THE HAND.—The positions of the hand have been presented to the learner as depending on four circumstances. As regards the first—the disposition of the fingers, besides the natural state, and the others which were described as having an occasional place in oratory, others still may be enumerated for purposes of significant expression.
The hand is said to be Hollow, when the palm is held nearly supine, and the fingers turned inwards without touching. (See Fig. 51.)
In the Holding position, the finger and thumb are pressed together, either the fore or middle finger, or both ; while the other fingers are contracted more or less, according to the degree of energy required by the sentiment. (See Figs. 52, 53, 54, 55.)
* Anatomy of Expression.
The Thumb expresses the position of the hand, in which the thumb is extended downward or upward, while the fingers are clasped down. (See Figs. 56, 57.)
The Grasping position represents the fingers and thumb as seizing the garments, or tearing the hair. (See Fig. 58.)
As regards the manner in which the palm is presented, no new elements need to be introduced. Dramatic action employs all the positions of the hand described on p. 243, except the natural position, much more frequently than they are used in oratory. This position is equally adapted to both.
The positions of the hands which arise from—the combined disposition of both hands, find little place in oratory; hence they are reserved for consideration here. Among these it may be sufficient to enumerate the following.–The hands are said to be
Applied, when the palms are pressed together, and the fingers and thumbs of each are laid against those of the other. (See Fig. 59.)
Clasped, when all the fingers are inserted between each other, the hands pressed closely together, and one thumb lapped over the other. (See Figs. 60, 96.)
Crossed, when one hand is laid on the breast, and the other is laid over it crosswise. (See Figs. 61, 85, 94.)
Folded, when the fingers of the right hand, at the second joint, are laid between the thumb and forefinger of the left, the right thumb crossing the left. (See Fig. 62.)

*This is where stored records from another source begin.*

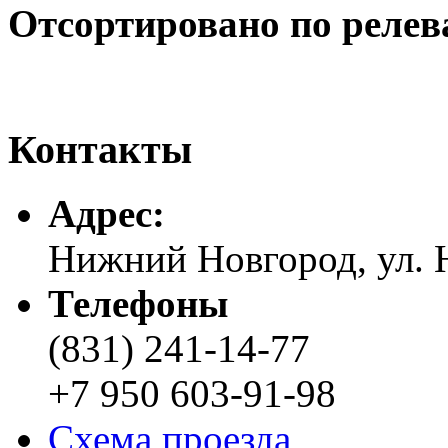
Отсортировано по релев
Контакты
Адреc:
Нижний Новгород, ул. Н
Телефоны
(831) 241-14-77
+7 950 603-91-98
Схема проезда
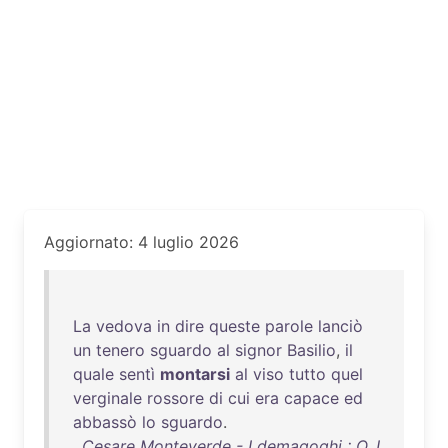
Aggiornato: 4 luglio 2026
La
vedova
in
dire
queste
parole
lanciò
un
tenero
sguardo
al
signor
Basilio
,
il
quale
sentì
montarsi
al
viso
tutto
quel
verginale
rossore
di
cui
era
capace
ed
abbassò
lo
sguardo
.
Cesare Monteverde - I demagoghi : O, I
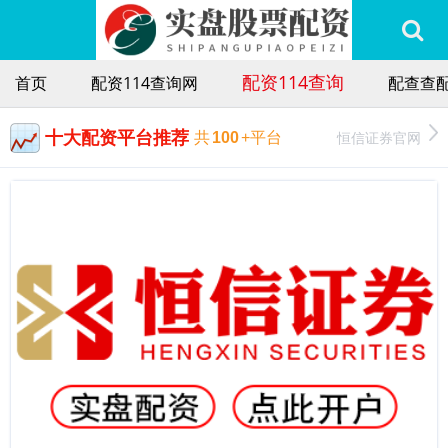
配资114查询
首页
配资114查询网
配查查
十大配资平台推荐
恒信证券官网
共
100
+平台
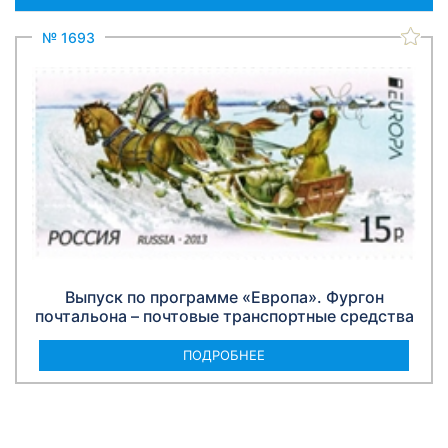
№ 1693
Выпуск по программе «Европа». Фургон
почтальона – почтовые транспортные средства
ПОДРОБНЕЕ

Inclosed, when the back of one hand, moderately bended, is received within the palm of the other; the thumbs lying at length over each other. (See Fig. 63.)
Touching, when the points of the thumb and fingers of each hand are brought lightly into contact. (See Fig. 64.)
Wringing, when both hands are first clasped together and elevated, then depressed and separated at the wrists without disengaging the fingers. (See Figs. 65, 93.)
Enumerating, when the index of the right hand is laid successively upon the index and the different fingers of the left. (See Fig. 66.)
The fourth class of positions of the hand arising from the part of the body on which it is laid, enumerated on p. 244, are much more frequently employed on the stage than in ordinary delivery.
THE ARM.-Beside the systematic gestures of the arms described as belonging to oratory, there are others peculiar to dialogue, or to dramatic action.
The arms are said to be folded or encumbered, when they are crossed and enclose each other, the fingers of the left hand holding the right arm, and the right hand passing under the left arm. (See Fig. 67.)
They are a-kimbo, when one or both hands rest on the hips, and the elbows are stuck out on either or both sides. (See Figs. 68, 89.)
They are reposed, when the elbows are nearly resting on the hips, and one hand holds the wrist of the other. This is a female position. (See Fig. 69.)
THE ARM AND HAND COMBINED. - To designate the manner of the motion of the arm and hand, a variety of technical terms have been employed, which scarcely require to be explained merely for the purpose of assisting in the acquisition of the plain dignity of the orator; though some of them may properly be exhibited in oratory. The following, noted by Austin, will suffice, though others might be given.—Gesture, then, may be considered as
Noting, when the hand, in whatever position, is first drawn back and raised, and then advanced and with a gentle stroke depressed. (See Fig. 70.)
Projecting, when the arm is first retracted, and then thrust forward in the direction in which the hand points. (See Fig. 71.)
Retracting, when the arm is withdrawn preparatory to projecting, as in the dotted hand and arm of Fig. 71, or in the right arm of Fig. 75;-or in order to avoid an object either hateful or horrible, as in Fig. 77.